The yuan has been pegged at a rate of 8.28 to the US dollar for years, a rate which the US - as well as Japan and the European Union - now suggest is a long way out of step with China's surging exports and breakneck economic growth.

Politicians lining up for next year's US presidential election are beginning to blame the weak yuan for some of the 2.8 million jobs lost in the US since early 2001.

But according to S&P, the Chinese would be ill-advised to accede to the pointed requests emanating from Washington DC - and in any case, the jobs accusation is wide of the mark.

Past experience

Observers need only look at the chaos caused by the Asian economic meltdown of 1997-8 as an example of how a weak banking system, floating currencies and loose capital controls can trigger crisis, said S&P.

"China's banking system is insolvent, with problem loans estimated by S&P at 45% of total loans, and its risk control systems are ill-prepared to deal with a rapid liberalisation," said Paul Coughlin, Managing Director of S&P's Asia Pacific corporate & government ratings.

The banks rely on high savings rates to sustain the bad debts, S&P said, aided by the inrush of money in the form of investment by foreign firms.

"The volatility from a revaluation - or devaluation - coupled with capital flight, could crystallise the banks' insolvency," Mr Coughlin said.

"The banks credit risk is also substantial, given that many of its borrowers, especially public enterprises, are hardly profitable."

The economic data also suggests that imports of goods and services are growing along with the surging export performance, S&P says.

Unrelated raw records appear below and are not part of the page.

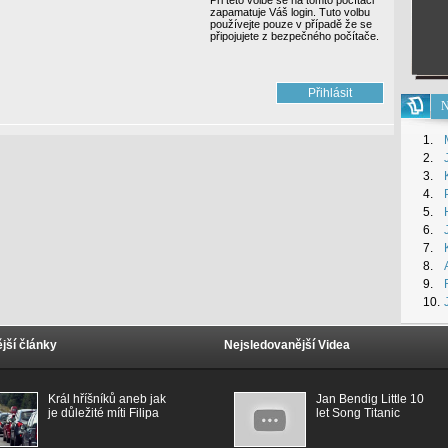
Při této volbě se na tomto počítači
zapamatuje Váš login. Tuto volbu
používejte pouze v případě že se
připojujete z bezpečného počítače.
N
1.
2.
3.
4.
5.
6.
7.
8.
9.
10.
jší články
Nejsledovanější Videa
Král hříšníků aneb jak
Jan Bendig Little 10
je důležité míti Filipa
let Song Titanic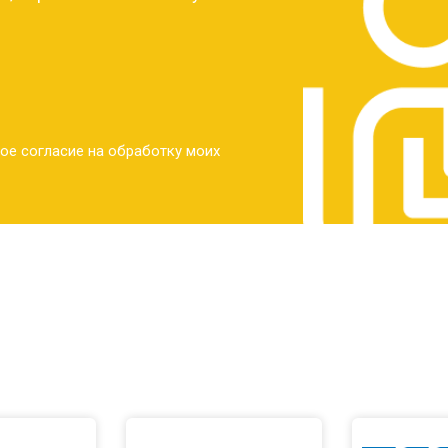
ое согласие на обработку моих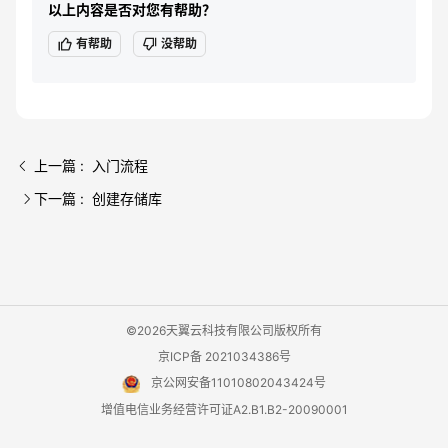
以上内容是否对您有帮助？
有帮助
没帮助
上一篇 : 入门流程
下一篇 : 创建存储库
©2026天翼云科技有限公司版权所有
京ICP备 2021034386号
京公网安备11010802043424号
增值电信业务经营许可证A2.B1.B2-20090001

While China may choose to give up the fixed peg, it is much more likely to tie the yuan to a basket of currencies - as do many Asian nations since the currency crisis - than to allow it to float as the US wants.

China has made occasional noises suggesting it appreciates the US concerns, saying - without mentioning a date - that an eventual float is on the cards.

But in general it is resisting the pressure, warning that already high rural unemployment will get worse if revaluation takes place.